MediaCrawler/media_platform/xhs/core.py

import sys
import asyncio
from typing import Optional, List, Dict

from playwright.async_api import Page
from playwright.async_api import Cookie
from playwright.async_api import BrowserContext
from playwright.async_api import async_playwright

import utils
from .client import XHSClient
from base_crawler import Crawler


class XiaoHongShuCrawler(Crawler):
    def __init__(self):
        self.keywords = None
        self.scan_qrcode_time = None
        self.cookies: Optional[List[Cookie]] = None
        self.browser_context: Optional[BrowserContext] = None
        self.context_page: Optional[Page] = None
        self.proxy: Optional[Dict] = None
        self.user_agent = utils.get_user_agent()
        self.xhs_client: Optional[XHSClient] = None
        self.login_url = "https://www.xiaohongshu.com"
        self.scan_qrcode_time = 20  # second

    def init_config(self, **kwargs):
        self.keywords = kwargs.get("keywords")

    async def update_cookies(self):
        self.cookies = await self.browser_context.cookies()

    async def start(self):
        async with async_playwright() as playwright:
            # launch browser and create single browser context
            chromium = playwright.chromium
            browser = await chromium.launch(headless=True)
            self.browser_context = await browser.new_context(
                viewport={"width": 1920, "height": 1080},
                user_agent=self.user_agent,
                proxy=self.proxy
            )

            # execute JS to bypass anti automation/crawler detection
            await self.browser_context.add_init_script(path="libs/stealth.min.js")
            self.context_page = await self.browser_context.new_page()
            await self.context_page.goto(self.login_url)

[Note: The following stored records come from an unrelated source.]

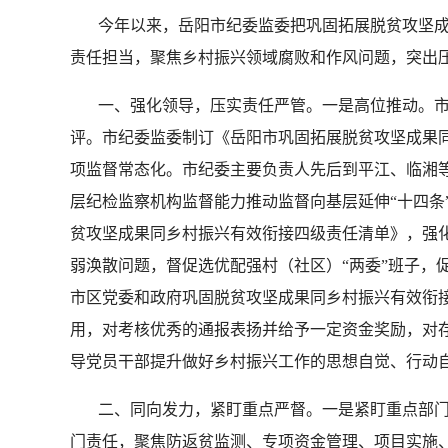
今年以来，岳阳市纪委监委把巩固拓展脱贫攻坚成
责任担当，聚焦乡村振兴领域腐败和作风问题，突出压
一、强化领导，压实责任严管。一是高位推动。市委
评。市纪委监委制订《岳阳市巩固拓展脱贫攻坚成果同
项监督常态化。市纪委主要负责人先后到平江、临湘
层纪检监察机构监督能力推动监督向基层延伸“十四条
贫攻坚成果同乡村振兴有效衔接四级责任清单》，强化
弱涣散问题，督促选优配强村（社区）“两委”班子，
市区党委和政府巩固脱贫攻坚成果同乡村振兴有效衔
用，对考核优秀的通报表扬并给予一定资金奖励，对
导党员干部提升做好乡村振兴工作的思想自觉、行动自
二、同向发力，紧盯重点严督。一是紧盯重点部门
门责任，聚焦防返贫监测、专项资金管理、项目实施、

            # scan qrcode login
            await self.login()
            await self.update_cookies()

            # init request client
            cookie_str, cookie_dict = utils.convert_cookies(self.cookies)
            self.xhs_client = XHSClient(
                proxies=self.proxy,
                headers={
                    "User-Agent": self.user_agent,
                    "Cookie": cookie_str,
                    "Origin": "https://www.xiaohongshu.com",
                    "Referer": "https://www.xiaohongshu.com",
                    "Content-Type": "application/json;charset=UTF-8"
                },
                playwright_page=self.context_page,
                cookie_dict=cookie_dict,
            )

            # Search for notes and retrieve their comment information.
            note_res = await self.search_posts()
            for post_item in note_res.get("items"):
                note_id = post_item.get("id")
                await self.get_comments(note_id=note_id)
                await asyncio.sleep(1)

            # block main crawler coroutine
            await asyncio.Event().wait()

    async def login(self):
        """login xiaohongshu website and keep webdriver login state"""
        print("Begin login xiaohongshu ...")

        # find login qrcode
        base64_qrcode_img = await utils.find_login_qrcode(
            self.context_page,
            selector="div.login-container > div.left > div.qrcode > img"
        )
        current_cookie = await self.browser_context.cookies()
        _, cookie_dict = utils.convert_cookies(current_cookie)
        no_logged_in_session = cookie_dict.get("web_session")
        if not base64_qrcode_img:

            if await self.check_login_state(no_logged_in_session):
                return
            # todo ...if this website does not automatically popup login dialog box, we will manual click login button
            print("login failed , have not found qrcode please check ....")
            sys.exit()

        # show login qrcode
        utils.show_qrcode(base64_qrcode_img)

        while self.scan_qrcode_time > 0:
            await asyncio.sleep(1)
            self.scan_qrcode_time -= 1
            print(f"waiting for scan code login, remaining time is {self.scan_qrcode_time} seconds")
            # get login state from browser
            if await self.check_login_state(no_logged_in_session):
                # If the QR code login is successful, you need to wait for a moment.
                # Because there will be a second redirection after successful login
                # executing JS during this period may be performed in a Page that has already been destroyed.
                wait_for_seconds = 5
                print(f"Login successful then wait for {wait_for_seconds} seconds redirect ...")
                while wait_for_seconds > 0:
                    await asyncio.sleep(1)
                    print(f"remaining wait {wait_for_seconds} seconds ...")
                    wait_for_seconds -= 1
                break
        else:
            sys.exit()

    async def check_login_state(self, no_logged_in_session: str) -> bool:
        """Check if the current login status is successful and return True otherwise return False"""
        current_cookie = await self.browser_context.cookies()
        _, cookie_dict = utils.convert_cookies(current_cookie)
        current_web_session = cookie_dict.get("web_session")
        if current_web_session != no_logged_in_session:
            return True
        return False

    async def search_posts(self):
        # This function only retrieves the first 10 note
        # And you can continue to make requests to obtain more by checking the boolean status of "has_more".
        print("Begin search xiaohongshu keywords: ", self.keywords)
        posts_res = await self.xhs_client.get_note_by_keyword(keyword=self.keywords)
        for post_item in posts_res.get("items"):
            note_id = post_item.get("id")
            title = post_item.get("note_card", {}).get("display_title")
            print(f"Note ID:{note_id}; Title:{title}")
            # todo record note or save to db or csv
        return posts_res

    async def get_comments(self, note_id: str):
        # This function only retrieves the first 10 comments
        # And you can continue to make requests to obtain more by checking the boolean status of "has_more".
        print("Begin get note id comments ", note_id)
        res = await self.xhs_client.get_note_comments(note_id=note_id)
        # res = await self.xhs_client.get_note_all_comments(note_id=note_id)
        for comment in res.get("comments"):
            nick_name = comment.get("user_info").get("nickname")
            comment_content = comment.get("content")
            print(f"Nickname：{nick_name}; Comment content：{comment_content}")
            # todo save to db or csv
        return res